Os significados e as influências espirituais das árvores são inesgotáveis. Em diferentes momentos da nossa vida, cada árvore – em um parque, uma rua ou um quintal – traz a nós mensagens diferentes. Devemos estar abertos ao diálogo silencioso com estes seres benéficos. Há inúmeras vantagens nisso.

Segundo o filósofo Plotino, todas as plantas buscam a felicidade. De fato, a filosofia esotérica ensina que, assim como os animais mais evoluídos já fazem força para aproximar-se do desenvolvimento mental, as plantas, por sua vez, avançam no sentido do desenvolvimento das emoções.

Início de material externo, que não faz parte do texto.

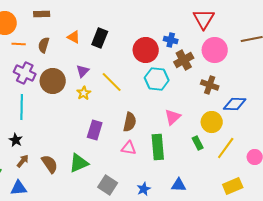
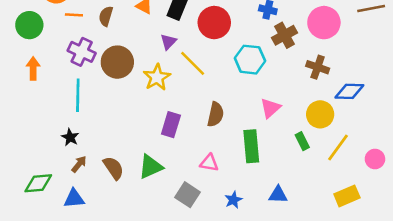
red circle: (146, 50) -> (214, 23), moved
purple triangle: (83, 71) -> (168, 42), moved
yellow star: (84, 93) -> (157, 77), size x1.5
pink triangle: (129, 148) -> (209, 163), moved

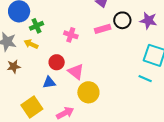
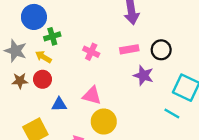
black circle: (122, 20) -> (161, 50), moved
purple star: (148, 21) -> (143, 75), moved
red circle: (57, 62) -> (42, 79), moved
pink triangle: (76, 72) -> (92, 96), turned -30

Ora, as árvores estão entre os habitantes mais sábios e evoluídos de todo o reino vegetal. Há inúmeros relatos de que elas são capazes, à sua maneira, não só de receber os nossos sentimentos de amizade mas também de responder a eles. Nossa pobre inteligência humana só tem a ganhar quando percebemos a inteligência das árvores. O conteúdo das lições que elas nos trazem, porém, depende da nossa capacidade de deixar de lado as coisas pequenas, que pensamos que conhecemos, e de abrir-nos para a magia da vida.

Carlos Cardoso Aveline


NOTAS:

(1) “The Life of John Muir”, de Linnie Marsh Wolfe, The University of Wisconsin Press, Wisconsin, EUA, 364 pp., ver p. 193.

(2) “Seven Taoist Masters”, tradução do chinês para o inglês de Eva Wong, Ed. Shambhala, Boston e Londres, 1990, 178 pp. Ver p. 19.

(3) Para saber mais sobre a importância decisiva das florestas na história das civilizações humanas, veja a obra “História das Florestas”, de John Perlin. Ed. Imago, RJ, 1992, 490 pp.

(4) Sobre a importância das árvores na cultura inglesa, veja a obra “O Homem e o Mundo Natural”, de Keith Thomas, Cia. das Letras, SP, 1988, 454 pp., especialmente as pp. 253-266.

(5) “Geografia dos Mitos Brasileiros”, Luís da Câmara Cascudo, Ed. Itatiaia (USP), SP, 1983, 345 pp., ver pp. 84-86.